It's been a while, huh? Nearly six months to be exact. Where have I been? Too much to explain. Suffice to say, God began a work in me on April 29th, 2017...and I'm still in his workshop. I don't want out of his workshop, mind you. Important things happen there: Rough edges are chiseled away, self-reliance is crushed in a vise, sin is exposed with a floodlight and self-righteousness is sawn in two. All necessary tasks in God's workshop.
But here's why I've been gone: Life in the workshop is hard...really hard. So hard that I literally have not been able to do a single thing but survive the workshop. In fact, a late-summer entry in my catalog of sustaining verses was Psalm 118:13: I was pushed hard, so [hard] that I was falling. But, the Lord helped me.
And helping me he is.
He's offering grace when I'm ashamed, strength when I'm weak, comfort when I'm discouraged and peace when I'm afraid. And friends, these are NOT just spiritual catch-phrases, I promise. They're real! I'm experiencing their truth every day.

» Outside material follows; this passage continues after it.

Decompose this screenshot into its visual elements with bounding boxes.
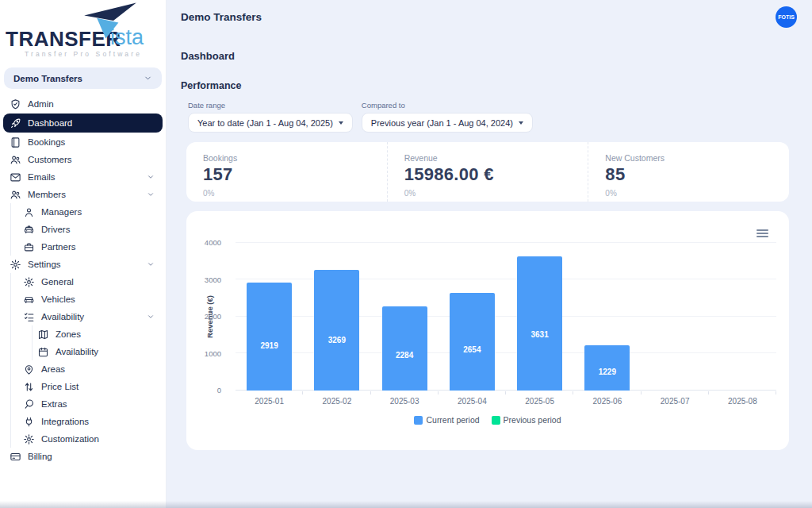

- I AM afraid...even as I type this. But Even when I walk through the darkest valley, I will not be afraid, for you are close beside me (Psalm 23:4a).
- I AM discouraged...right now. But Do not be afraid or discouraged, for the Lord will personally go ahead of you. He will be with you; he will neither fail you nor abandon you (Deuteronomy 31:8).
- I AM ashamed...of many things. But You are ashamed of the things you used to do, things that end in eternal doom. But now you are free from the power of sin. Now you do those things that lead to holiness and result in eternal life(Romans 6:21b-22).
- I AM emotionally AND physically weak...consistently. But He will take our weak mortal bodies and change them into glorious bodies like his own, using the same power with which he will bring everything under his control (Philippians 3:21).
Why did I have the freedom to write today? I'm not sure. But here's what I know: God's grace is everywhere in his workshop. It's like the sawdust that lingers in the air once the electric saw has been turned off. It sparkles in the light, I'm breathing it into my lungs and it is sustaining my heart in what would appear to be a hopeless scenario.
Pray for me as I just prayed for you...and I hope to talk to you again soon.